# Circle Hook Ballyhoo Rig



## Cast-N-Call (Apr 21, 2009)

Thought I would take the lead from Woody and try to share some more info. 

When rigging hoo's for circle hooks I learned from some buddies that spent some time in Costa Rica and the typical rig there is to use a piece of rigging floss double it over and insert both tag ends through an egg sinker. You then slid the egg sinker almost to the loop end and make a loop and place this behind the hoo's gills so that the loop lassos the hoo with the sinker just under the eyes. You then bring both tag ends and tie them on top of the mouth and run one tag end through on eye and the other through the other eye. Take a couple wraps through the eyes and then tie tight. Break the bill off short and you have a hoo with a X above his mouth. You can pre rig all you want and have them ready without leaders already attached to take up space. Simply slide the hook through the X and it is ready to swim. 

What is your rig?


----------



## AboutTime236 (Jul 13, 2009)

That is exactly how I fished when my wife and went to coasta rica. I tried that same technique during the limited tournament this year and had a bunch of short hits with the ballyhooo cut in half. I have and idea of taking stainless steal wire and threading it through the ballyhoo and crimp it to the hook eye. to alleviate that problem of course using a circle hook on the back side.


----------



## Bill Me (Oct 5, 2007)

Woody's post got me thinking about getting a rigging thread going. Everyone could do little videos of rigging. I'm betting that folks would be interested in everything from circle hook ballyhoo, to shrimp under a poppin cork to bridled bonita. Thanks for the circle hook rig sounds good.


----------



## Chris V (Oct 18, 2007)

Thats a good rig catlin.......for a pitch bait. If you troll it that way for a while the pull on the floss slides the floss over the mouth enough to where it starts taking in water which makes the bait flip flop or spin and ultimately washing out. Thats how we've always rigged them pitch baits but don't troll them like that.

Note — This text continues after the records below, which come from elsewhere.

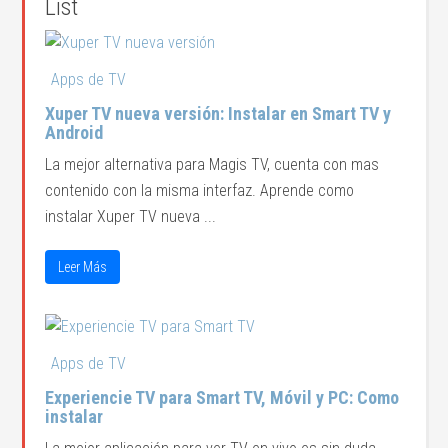
List
Apps de TV
Xuper TV nueva versión: Instalar en Smart TV y
Android
La mejor alternativa para Magis TV, cuenta con mas
contenido con la misma interfaz. Aprende como
instalar Xuper TV nueva ...
Leer Más
Apps de TV
Experiencie TV para Smart TV, Móvil y PC: Como
instalar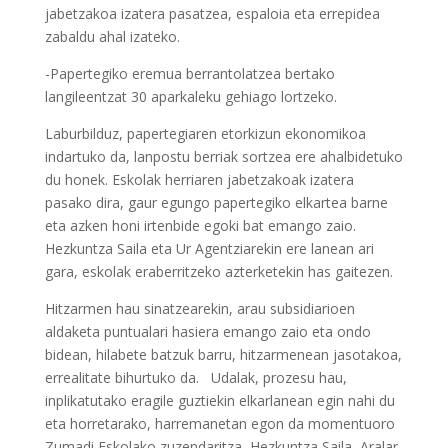
jabetzakoa izatera pasatzea, espaloia eta errepidea
zabaldu ahal izateko.
-Papertegiko eremua berrantolatzea bertako
langileentzat 30 aparkaleku gehiago lortzeko.
Laburbilduz, papertegiaren etorkizun ekonomikoa
indartuko da, lanpostu berriak sortzea ere ahalbidetuko
du honek. Eskolak herriaren jabetzakoak izatera
pasako dira, gaur egungo papertegiko elkartea barne
eta azken honi irtenbide egoki bat emango zaio.
Hezkuntza Saila eta Ur Agentziarekin ere lanean ari
gara, eskolak eraberritzeko azterketekin has gaitezen.
Hitzarmen hau sinatzearekin, arau subsidiarioen
aldaketa puntualari hasiera emango zaio eta ondo
bidean, hilabete batzuk barru, hitzarmenean jasotakoa,
errealitate bihurtuko da. Udalak, prozesu hau,
inplikatutako eragile guztiekin elkarlanean egin nahi du
eta horretarako, harremanetan egon da momentuoro
Zumadi Eskolako zuzendaritza, Hezkuntza Saila, Aralar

For trolling with a circle I almost always rig them split bill style with the hook anchored about half inch inside the body. You can't pull them more than about 6 knots or so like this but anytime I use a circle hook 'hoo its for tuna, sails and whites and we aren't pulling faster than that anyway.


----------



## Magic236 (Oct 1, 2007)

I'm all for Circle Hooks. HOWEVER, I've only used them on boats that can run 4 Teaser Lines. I cannot do that, I think naked 'Hoo will really limit your shots in the NGOM. Anyone have ideasas tohow to use a skirt and circle hook. I've seen a pitch bait that has a 1" piece of straw in front of the circle, then the skirt. The crew says it works, but it's pitch bait, not trolled for a long period of time PLUS it is tossed to a Angry Billfish that just had the teaser pulled from it. Short question, any rigging ideas w/ skirts and circles?


----------



## BlueH20Fisher (Mar 20, 2008)

A guy I know says they rig skirted hoos just like always. You just gotta go up several sizes to get a big enough gap. It must work cuz he's won half a million dollars in the last two years. The "X on the head" works well also, but I like using 30# monel and putting a small haywire loop on one end then rig it up split bill style with the loop just in front of the broken bill. Prerig several and slide hook through loop, and give one twist to tighten loop so barb won't pull through.


----------



## Cast-N-Call (Apr 21, 2009)

I love getting conversation started. Circle hook lure rigs to follow. Thanks to all of ya'll for your input.



Chris,kiss my ass. Next time we go out after you give me the bath, this is how we are going to rig all our baits and you will see that they stand up to GOM trolling. Brineing is key.



Fair weather and Tight lines.


----------